Division of Gene Therapy Science, Department of Genome Biology, Graduate School of Medicine, Osaka University, 2-2 Yamada-oka, Suita, Osaka 565-0871, Japan.
Department of Otorhinolaryngology-Head and Neck Surgery, Graduate School of Medicine, Osaka University, 2-2 Yamada-oka, Suita, Osaka 565-0871, Japan.
Cells. 2021 Apr 16;10(4):923. doi: 10.3390/cells10040923.
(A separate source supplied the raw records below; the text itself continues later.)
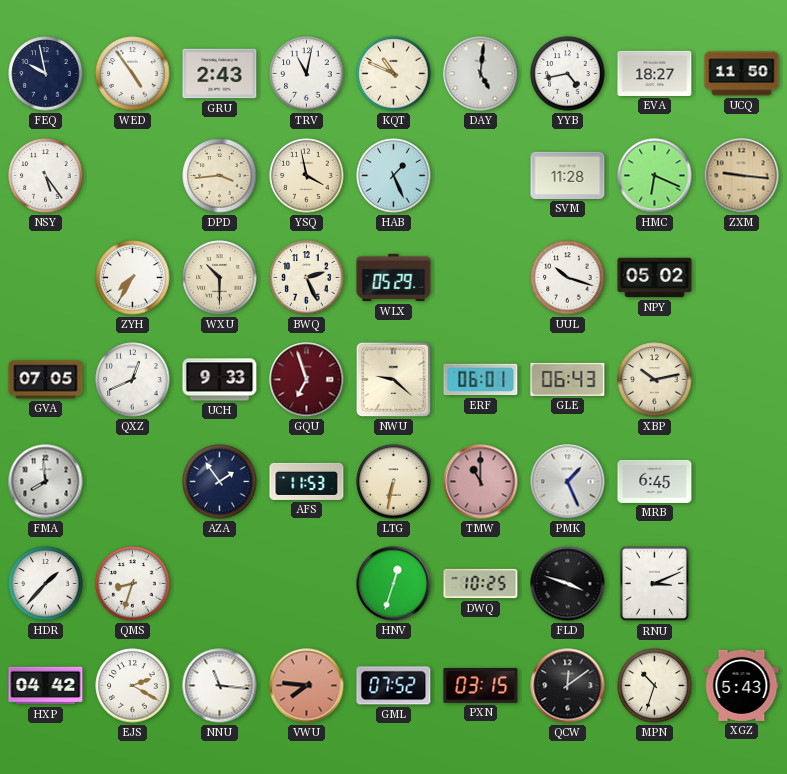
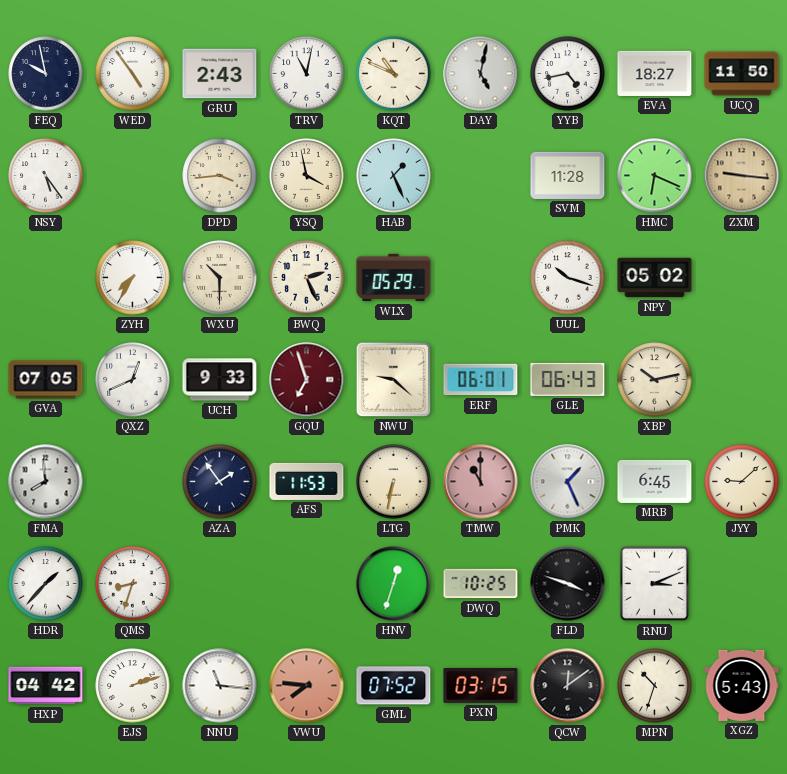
DAY: 5:01 -> 5:02
JYY: none -> 9:08
EJS: 2:20 -> 2:12
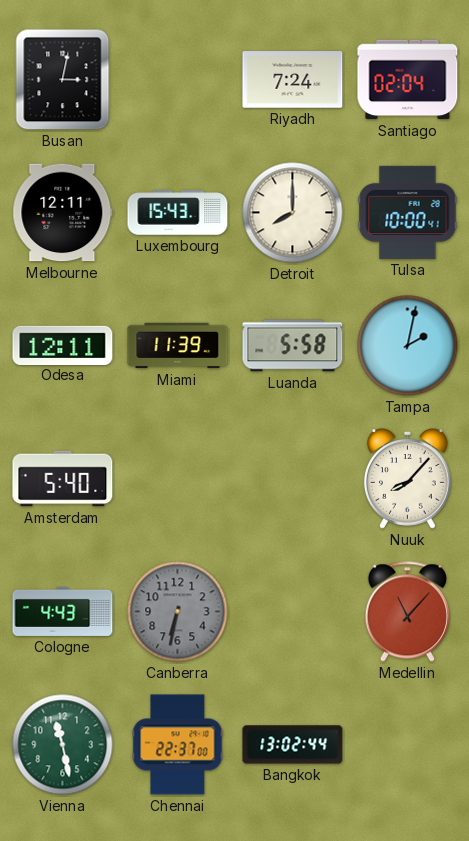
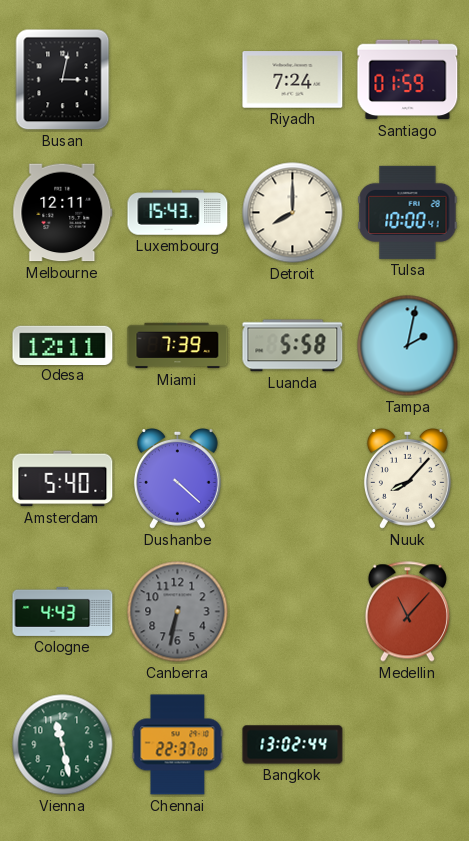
Santiago: 02:04 -> 01:59
Miami: 11:39 -> 7:39
Dushanbe: none -> 4:22
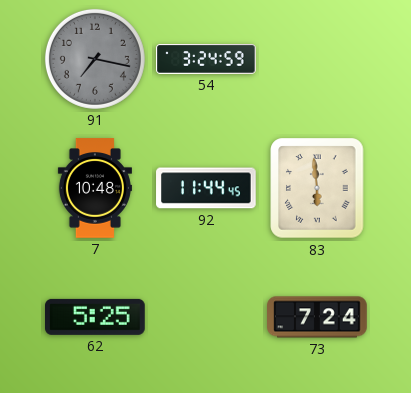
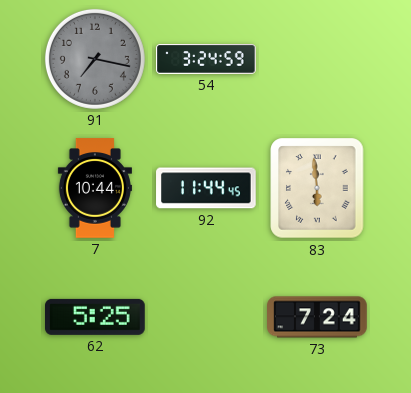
7: 10:48 -> 10:44
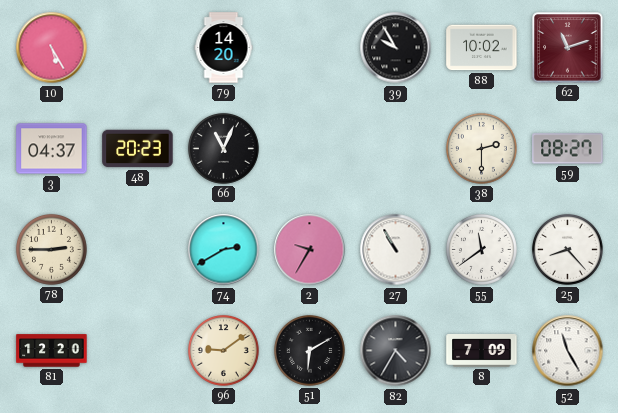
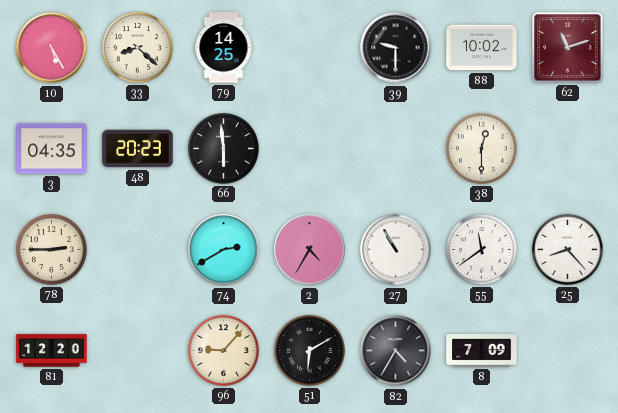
33: none -> 8:22
79: 14:20 -> 14:25
39: 9:55 -> 9:30
3: 04:37 -> 04:35
66: 11:04 -> 5:59
38: 2:30 -> 12:30
59: 08:27 -> none
2: 9:35 -> 4:35
96: 9:09 -> 9:07
52: 11:25 -> none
RNA splicing is a critical step in the maturation of precursor mRNA (pre-mRNA) by removing introns and exons. The combination of inclusion and exclusion of introns and exons in pre-mRNA can generate vast diversity in mature mRNA from a limited number of genes. Cancer cells acquire cancer-specific mechanisms through aberrant splicing regulation to acquire resistance to treatment and to promote malignancy. Splicing regulation involves many factors, such as proteins, non-coding RNAs, and DNA sequences at many steps. Thus, the dysregulation of splicing is caused by many factors, including mutations in RNA splicing factors, aberrant expression levels of RNA splicing factors, small nuclear ribonucleoproteins biogenesis, mutations in snRNA, or genomic sequences that are involved in the regulation of splicing, such as 5' and 3' splice sites, branch point site, splicing enhancer/silencer, and changes in the chromatin status that affect the splicing profile. This review focuses on the dysregulation of RNA splicing related to cancer and the associated therapeutic methods.
RNA 剪接是前体 mRNA(pre-mRNA)成熟过程中的一个关键步骤,通过去除内含子和外显子来实现。pre-mRNA 中外显子和内含子的包含和排除的组合可以从有限数量的基因中产生大量成熟 mRNA 的多样性。癌细胞通过异常剪接调控获得治疗抵抗性和促进恶性肿瘤的发生,从而获得癌症特异性机制。剪接调控涉及许多因素,如蛋白质、非编码 RNA 和 DNA 序列,在多个步骤中起作用。因此,剪接的失调是由许多因素引起的,包括 RNA 剪接因子的突变、RNA 剪接因子的异常表达水平、小核核糖核蛋白的生物发生、snRNA 的突变或参与剪接调控的基因组序列,如 5'和 3'剪接位点、分支点、剪接增强子/沉默子,以及影响剪接谱的染色质状态的变化。本文综述了与癌症相关的 RNA 剪接失调及其相关的治疗方法。